I won't be the first to say that the new horror flick 'Cloverfield' is a cross between Godzilla and The Blair Witch Project because that just about sums it up. It's an enormously interesting concept that works about as well as can be expected. It could have been a lot better. In fact, it should have been a lot better. Unfortunately they just used one camera.
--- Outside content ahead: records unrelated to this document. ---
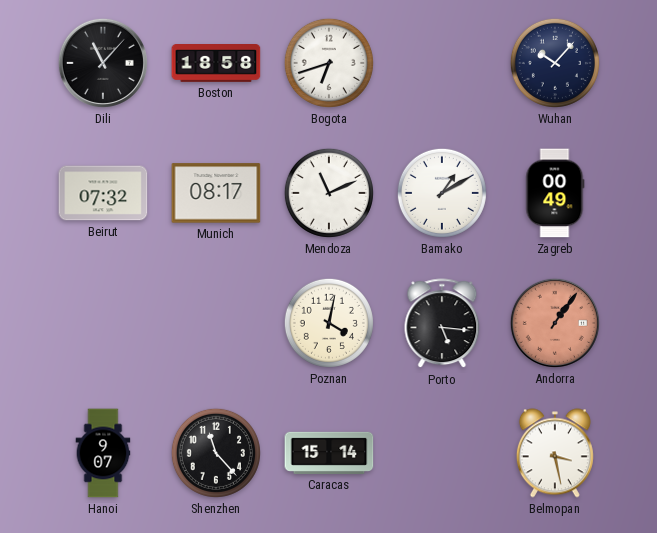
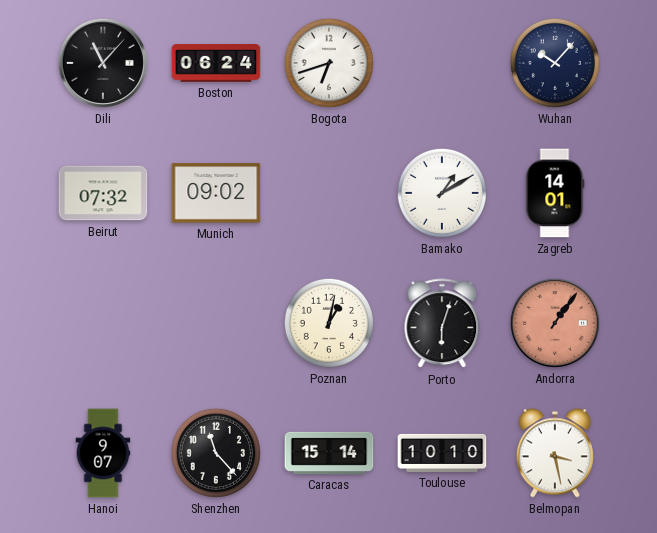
Boston: 18:58 -> 06:24
Munich: 08:17 -> 09:02
Mendoza: 11:11 -> none
Zagreb: 00:49 -> 14:01
Poznan: 4:02 -> 1:02
Porto: 5:16 -> 6:03
Toulouse: none -> 10:10
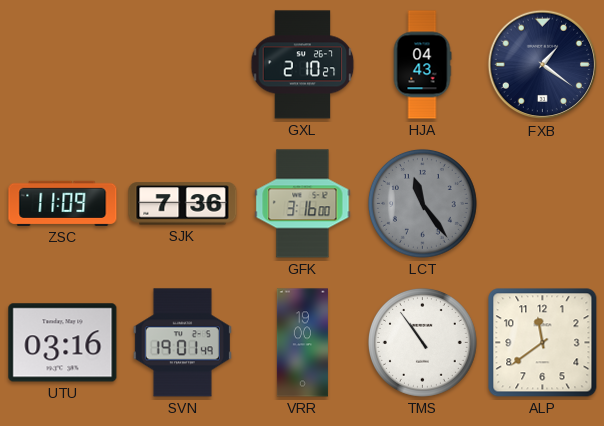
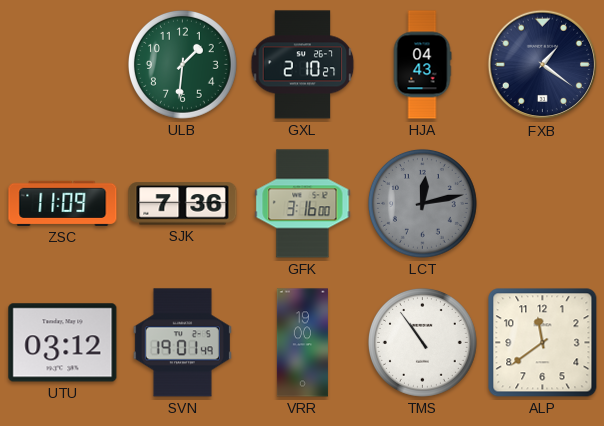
ULB: none -> 1:31
LCT: 11:24 -> 12:13
UTU: 03:16 -> 03:12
I'm going to have to save my enthusiasm for a multi-perspective drama up for Vantage Point which looks much more like an adult drama. The twentysomethings in Coverfield are unbearably vapid and crippled to the point at which I'm considering whether or not J J Abrams himself has any real sense of transcendent courage beyond that which is motivated for people at arms reach. In his increasingly claustrophobic 'Lost' series, everything becomes more and more like a soap opera and less and less like any survival drama. Then again perhaps he has reached the limit at which survival drama remains interesting. Survival for what? Survival of what? Everything is all very highschool - nobody seems to get beyond their friends and their parents and their own philosophy of life. Isn't it odd that what has evolved on Lost's island never goes beyond the conspiracy? JJ Abrams people never strive to form a more perfect union, establish justice or insure domestic tranquility for posterity, only for themselves.
That is why it occurs to me that nobody in Cloverfield ever weeps for the city. That the protagonist of this flick only discovers that he is in love (because of what, a trip to Coney Island?) when buildings start collapsing. How could we ever expect such an empty suit to do anything but run and sweat and thoughtlessly drag his equally flummoxed pals through mortal danger for the possibility of a last kiss?
Somewhere in our literature there must be a devastating critique of the romantic fool who barely understands his own passions and mindlessly walks through a menagerie-life until he stubs his toe upon reality. Then facing that, dives directly with passion for the very first time into the full flame of his romantic fantasy. Until such time as that passage is discovered, you have Cloverfield and this review.